I never made it to Oxford or Cambridge but I do have an O-level in the history and archaeology of Roman Britain from Walbottle Comprehensive in Newcastle. This course was only offered in three schools in the whole of the country, with Walbottle’s eccentric Mr Sockett being its creator. It was the school’s location that had spurred on Sockett as the ditch of Hadrian’s Wall ran along the southern perimeter of the school, in fact if you lay in the bottom of the ditch you couldn’t be seen from any of the school buildings making it an ideal location on a dry warm day to go to lie down and have a smoke.
As students we could easily be bussed out to inspect the likes of Housesteads, Vindolanda and Chesters and the Vallum was clearly observable to the south of the school in a farmer’s field. On one memorable occasion we were unexpectedly marched out of the classroom and up the old A69 into Throckley to view Milecastle 10 which had just be unearthed the previous day as the result of the laying of a new gas main. Sockett was close to archaeological ecstasy as he explained to us that it was possible that no one had seen these ruins for several hundred years. Alas, if memory serves me correctly, we failed to be suitably impressed.
For me, and for many, one of the greatest achievements of the European Union (EU) has been the opening up of Europe to free movement. We have freedom to visit, work, study and live in 27 other countries of the EU. Almost 2 million UK passport holders reside across the EU, with almost one million living, mainly retired, in Spain.

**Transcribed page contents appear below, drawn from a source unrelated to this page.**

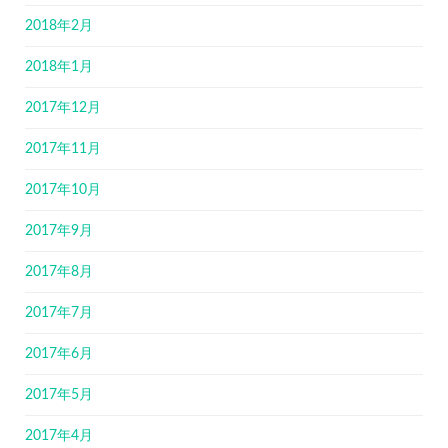
2018年2月
2018年1月
2017年12月
2017年11月
2017年10月
2017年9月
2017年8月
2017年7月
2017年6月
2017年5月
2017年4月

The fast approaching EU referendum will put this wonderful benefit in jeopardy. A victory for the leave campaign would immediately change the nature of the border between Northern Ireland and the Republic of Ireland. How else do you give any meaning to the mantra ‘Give us back control of our borders’ unless you build a wall or a fence? Eurosceptics should be reminded that even at the height of The Troubles there was no fence or wall, do we really want one now?
Former Foreign Secretary William Hague was right to warn recently that if the UK were to leave the EU it would lead inextricably to Scotland voting to leave the UK, resulting in the break up of the Union.
With England outside of the EU and Scotland still a member the nature of the border will inevitably change and the remorseless logic of the eurosceptic argument leads us to the inevitable construction of a hard border. How else would you stop those pesky eastern Europeans travelling across the EU to Scotland and then simply walking over the border at Berwick or Norham or Cornhill-on-Tweed or Carter Bar?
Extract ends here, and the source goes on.